Tabatinga and Leticia lie along a major route for shipping drugs to Brazilian organized crime elements and for smuggling in precursor chemicals, weapons and explosives. Drug trafficking and arms smuggling are the dominant economic activities and FARC units in the area frequently rest and re-supply in Leticia. While FARC will try to avoid provoking the Brazilian government, guerrilla operations in the area will complicate relations.

The Brazilian government fears the U.S. aid plan will ultimately force the drug trade increasingly into the Brazilian Amazon. The government openly worries that river-borne toxic chemical runoff from aerial defoliation in Colombia will enter river systems, poisoning the regions waters, while thousands of Colombian refugees push into the Brazilian state of Amazonas. The state is only about the size of Pennsylvania, with 130,000 inhabitants.

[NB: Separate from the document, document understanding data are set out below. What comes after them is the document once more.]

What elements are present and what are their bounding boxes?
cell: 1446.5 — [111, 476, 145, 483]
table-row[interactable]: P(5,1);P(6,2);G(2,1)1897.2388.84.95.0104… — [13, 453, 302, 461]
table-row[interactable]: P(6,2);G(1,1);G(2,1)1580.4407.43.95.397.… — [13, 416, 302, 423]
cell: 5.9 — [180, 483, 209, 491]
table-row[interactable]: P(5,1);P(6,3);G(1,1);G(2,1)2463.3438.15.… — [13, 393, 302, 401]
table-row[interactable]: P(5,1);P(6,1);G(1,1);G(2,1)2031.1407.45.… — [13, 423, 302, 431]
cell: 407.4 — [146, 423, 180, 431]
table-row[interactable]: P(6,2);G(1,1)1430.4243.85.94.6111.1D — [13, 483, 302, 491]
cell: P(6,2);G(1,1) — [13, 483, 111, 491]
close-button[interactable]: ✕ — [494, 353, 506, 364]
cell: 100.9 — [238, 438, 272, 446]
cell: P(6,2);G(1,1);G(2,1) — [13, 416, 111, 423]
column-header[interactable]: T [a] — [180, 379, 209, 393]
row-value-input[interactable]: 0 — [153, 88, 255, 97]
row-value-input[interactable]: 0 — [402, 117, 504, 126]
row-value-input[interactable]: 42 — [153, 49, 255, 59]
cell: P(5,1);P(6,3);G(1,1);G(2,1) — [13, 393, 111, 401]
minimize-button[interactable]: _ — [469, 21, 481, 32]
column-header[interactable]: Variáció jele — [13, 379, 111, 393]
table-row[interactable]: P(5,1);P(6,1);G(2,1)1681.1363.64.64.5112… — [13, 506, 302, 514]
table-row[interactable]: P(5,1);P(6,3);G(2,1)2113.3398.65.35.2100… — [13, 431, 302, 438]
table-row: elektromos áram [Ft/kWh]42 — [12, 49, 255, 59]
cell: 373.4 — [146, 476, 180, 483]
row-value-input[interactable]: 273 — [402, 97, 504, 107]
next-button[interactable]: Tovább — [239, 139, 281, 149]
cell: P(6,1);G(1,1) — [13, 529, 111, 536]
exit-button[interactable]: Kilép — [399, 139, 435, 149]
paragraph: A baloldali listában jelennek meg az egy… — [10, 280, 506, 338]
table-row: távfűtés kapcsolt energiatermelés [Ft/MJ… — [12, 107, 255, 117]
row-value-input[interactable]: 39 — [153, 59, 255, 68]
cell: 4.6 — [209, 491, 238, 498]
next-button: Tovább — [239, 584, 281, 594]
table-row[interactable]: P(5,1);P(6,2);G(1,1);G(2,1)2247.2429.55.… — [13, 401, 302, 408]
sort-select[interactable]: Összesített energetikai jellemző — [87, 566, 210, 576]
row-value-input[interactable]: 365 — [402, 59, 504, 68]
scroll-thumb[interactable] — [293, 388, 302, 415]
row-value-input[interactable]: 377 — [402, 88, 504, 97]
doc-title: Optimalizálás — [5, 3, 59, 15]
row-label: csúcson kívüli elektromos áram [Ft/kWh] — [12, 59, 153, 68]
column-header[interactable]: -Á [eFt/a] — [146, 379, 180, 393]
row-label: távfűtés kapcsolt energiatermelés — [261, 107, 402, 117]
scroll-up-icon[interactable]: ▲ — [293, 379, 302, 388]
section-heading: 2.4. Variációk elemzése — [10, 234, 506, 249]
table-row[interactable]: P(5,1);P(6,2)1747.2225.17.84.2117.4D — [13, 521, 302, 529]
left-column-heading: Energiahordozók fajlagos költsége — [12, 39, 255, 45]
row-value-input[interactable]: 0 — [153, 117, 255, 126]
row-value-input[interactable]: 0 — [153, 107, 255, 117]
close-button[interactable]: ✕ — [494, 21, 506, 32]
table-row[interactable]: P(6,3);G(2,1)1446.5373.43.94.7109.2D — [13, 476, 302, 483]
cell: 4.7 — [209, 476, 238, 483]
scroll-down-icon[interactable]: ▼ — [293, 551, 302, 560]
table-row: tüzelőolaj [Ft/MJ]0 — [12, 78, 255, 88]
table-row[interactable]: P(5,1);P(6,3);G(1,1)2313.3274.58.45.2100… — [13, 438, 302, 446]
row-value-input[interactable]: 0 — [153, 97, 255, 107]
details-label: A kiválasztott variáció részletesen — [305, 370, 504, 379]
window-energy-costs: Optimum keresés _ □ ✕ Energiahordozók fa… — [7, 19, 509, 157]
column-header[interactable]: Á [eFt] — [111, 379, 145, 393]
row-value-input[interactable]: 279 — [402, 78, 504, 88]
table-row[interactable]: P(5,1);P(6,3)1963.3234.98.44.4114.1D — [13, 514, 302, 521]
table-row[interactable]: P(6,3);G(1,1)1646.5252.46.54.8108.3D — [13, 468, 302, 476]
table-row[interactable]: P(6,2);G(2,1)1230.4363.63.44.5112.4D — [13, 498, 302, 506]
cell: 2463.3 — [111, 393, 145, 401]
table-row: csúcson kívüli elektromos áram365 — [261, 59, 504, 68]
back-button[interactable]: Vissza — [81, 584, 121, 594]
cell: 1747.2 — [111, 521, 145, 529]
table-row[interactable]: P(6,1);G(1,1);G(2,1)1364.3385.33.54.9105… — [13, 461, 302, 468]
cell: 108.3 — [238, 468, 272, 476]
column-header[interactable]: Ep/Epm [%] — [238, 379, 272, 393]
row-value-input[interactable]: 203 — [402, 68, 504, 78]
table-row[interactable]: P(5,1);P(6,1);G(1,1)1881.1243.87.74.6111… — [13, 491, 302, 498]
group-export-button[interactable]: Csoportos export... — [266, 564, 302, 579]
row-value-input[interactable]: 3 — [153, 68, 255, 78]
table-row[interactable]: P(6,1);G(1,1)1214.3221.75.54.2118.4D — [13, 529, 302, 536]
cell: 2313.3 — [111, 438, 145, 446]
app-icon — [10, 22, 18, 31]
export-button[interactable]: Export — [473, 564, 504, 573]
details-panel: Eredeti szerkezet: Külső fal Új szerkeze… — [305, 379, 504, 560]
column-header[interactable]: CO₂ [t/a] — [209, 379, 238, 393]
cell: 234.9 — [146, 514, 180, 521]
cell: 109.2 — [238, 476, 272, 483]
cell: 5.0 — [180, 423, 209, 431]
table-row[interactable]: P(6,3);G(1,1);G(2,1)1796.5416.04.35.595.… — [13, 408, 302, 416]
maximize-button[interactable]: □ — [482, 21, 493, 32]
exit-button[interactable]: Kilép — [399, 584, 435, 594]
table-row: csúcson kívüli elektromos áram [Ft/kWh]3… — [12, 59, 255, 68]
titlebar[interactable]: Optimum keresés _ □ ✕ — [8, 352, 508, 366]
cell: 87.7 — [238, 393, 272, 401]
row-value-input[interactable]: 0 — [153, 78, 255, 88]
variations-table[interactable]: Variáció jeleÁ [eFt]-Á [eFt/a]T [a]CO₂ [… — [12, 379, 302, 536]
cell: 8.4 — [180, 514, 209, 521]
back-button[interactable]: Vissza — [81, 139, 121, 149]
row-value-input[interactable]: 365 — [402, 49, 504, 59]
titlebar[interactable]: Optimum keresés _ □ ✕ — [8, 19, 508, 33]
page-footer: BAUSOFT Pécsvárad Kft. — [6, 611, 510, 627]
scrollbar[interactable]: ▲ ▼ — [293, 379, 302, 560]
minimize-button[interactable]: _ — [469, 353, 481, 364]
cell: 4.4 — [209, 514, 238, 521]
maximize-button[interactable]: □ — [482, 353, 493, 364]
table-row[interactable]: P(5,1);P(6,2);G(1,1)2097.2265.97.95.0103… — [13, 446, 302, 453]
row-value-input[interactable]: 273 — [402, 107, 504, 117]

In Colombia, the guerrillas are bracing for a dramatically widened conflict. FARC has been preparing for all-out war since President Andres Pastrana conceded to FARC a demilitarized zone in southern Colombia, an area roughly the size of Switzerland. FARC has consolidated control over the cocaine trade in southern Colombia and its ranks now include more than 17,000 full-time fighters who range freely across more than half the country, supported by an estimated 36,000 civilian militia members.

FARC also has stockpiled a huge arsenal of weapons and explosives, some from Central America and Brazil, but many more from Russian organized crime syndicates. FARC negotiator Reyes says the organization's political goal has always been to achieve power, either peacefully or by force. But with peace talks stalled in Bogota, the fighting will only escalate.